Task objective: The text of every record, exactly as given and with no pictures, should be your output.

Task data:
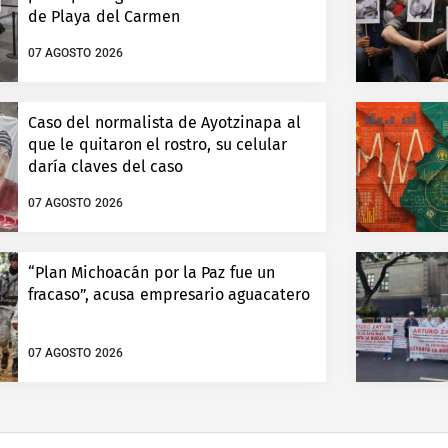
de Playa del Carmen
07 AGOSTO 2026
Caso del normalista de Ayotzinapa al
que le quitaron el rostro, su celular
daría claves del caso
07 AGOSTO 2026
“Plan Michoacán por la Paz fue un
fracaso”, acusa empresario aguacatero
07 AGOSTO 2026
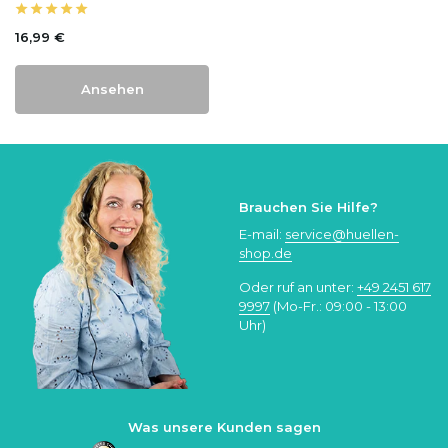
16,99 €
Ansehen
Brauchen Sie Hilfe?
E-mail:
service@huellen-
shop.de
Oder ruf an unter:
+49 2451 617
9997
(Mo-Fr.: 09:00 - 13:00
Uhr)
Was unsere Kunden sagen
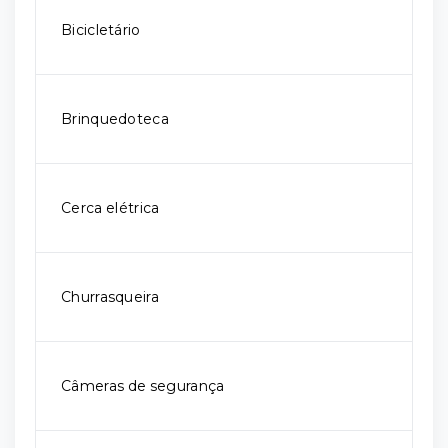
Bicicletário
Brinquedoteca
Cerca elétrica
Churrasqueira
Câmeras de segurança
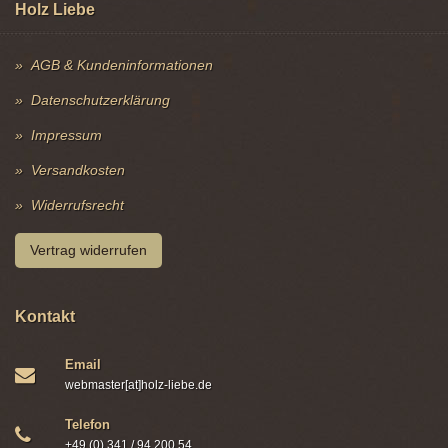
Holz Liebe
AGB & Kundeninformationen
Datenschutzerklärung
Impressum
Versandkosten
Widerrufsrecht
Vertrag widerrufen
Kontakt
Email
webmaster[at]holz-liebe.de
Telefon
+49 (0) 341 / 94 200 54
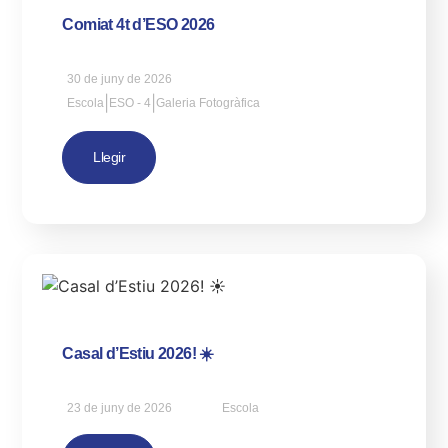
Comiat 4t d’ESO 2026
30 de juny de 2026
|
|
Escola
ESO - 4
Galeria Fotogràfica
Llegir
Casal d’Estiu 2026! ☀️
23 de juny de 2026
Escola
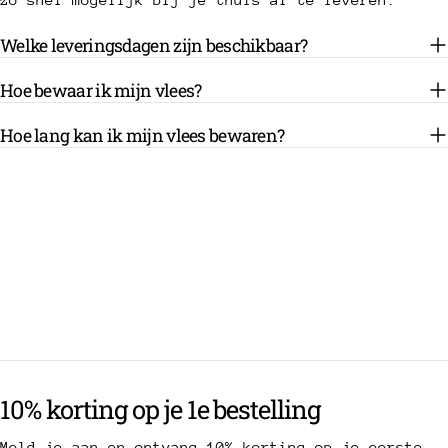
Welke leveringsdagen zijn beschikbaar?
Hoe bewaar ik mijn vlees?
Hoe lang kan ik mijn vlees bewaren?
10% korting op je 1e bestelling
Meld je aan en ontvang 10% korting op je eerste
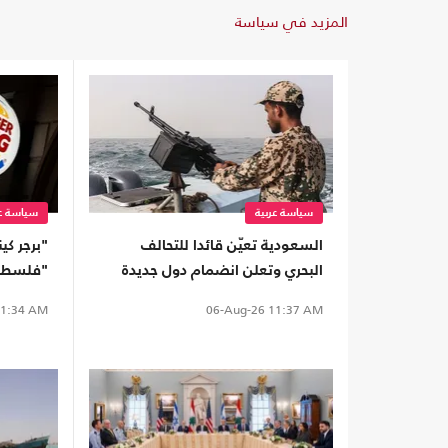
المزيد في سياسة
سياسة عربية
سياسة عر
السعودية تعيّن قائدا للتحالف
"برجر ك
البحري وتعلن انضمام دول جديدة
"فلسطين
واسعا (
1:34 AM
06-Aug-26
11:37 AM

Solved problem:
de Playa del Carmen
07 AGOSTO 2026
Caso del normalista de Ayotzinapa al
que le quitaron el rostro, su celular
daría claves del caso
07 AGOSTO 2026
“Plan Michoacán por la Paz fue un
fracaso”, acusa empresario aguacatero
07 AGOSTO 2026
16,99 €
Ansehen
Brauchen Sie Hilfe?
E-mail:
service@huellen-
shop.de
Oder ruf an unter:
+49 2451 617
9997
(Mo-Fr.: 09:00 - 13:00
Uhr)
Was unsere Kunden sagen
Bicicletário
Brinquedoteca
Cerca elétrica
Churrasqueira
Câmeras de segurança
Holz Liebe
AGB & Kundeninformationen
Datenschutzerklärung
Impressum
Versandkosten
Widerrufsrecht
Vertrag widerrufen
Kontakt
Email
webmaster[at]holz-liebe.de
Telefon
+49 (0) 341 / 94 200 54
Comiat 4t d’ESO 2026
30 de juny de 2026
|
|
Escola
ESO - 4
Galeria Fotogràfica
Llegir
Casal d’Estiu 2026! ☀️
23 de juny de 2026
Escola
Welke leveringsdagen zijn beschikbaar?
Hoe bewaar ik mijn vlees?
Hoe lang kan ik mijn vlees bewaren?
10% korting op je 1e bestelling
Meld je aan en ontvang 10% korting op je eerste
المزيد في سياسة
سياسة عربية
سياسة عر
السعودية تعيّن قائدا للتحالف
"برجر ك
البحري وتعلن انضمام دول جديدة
"فلسطين
واسعا (
1:34 AM
06-Aug-26
11:37 AM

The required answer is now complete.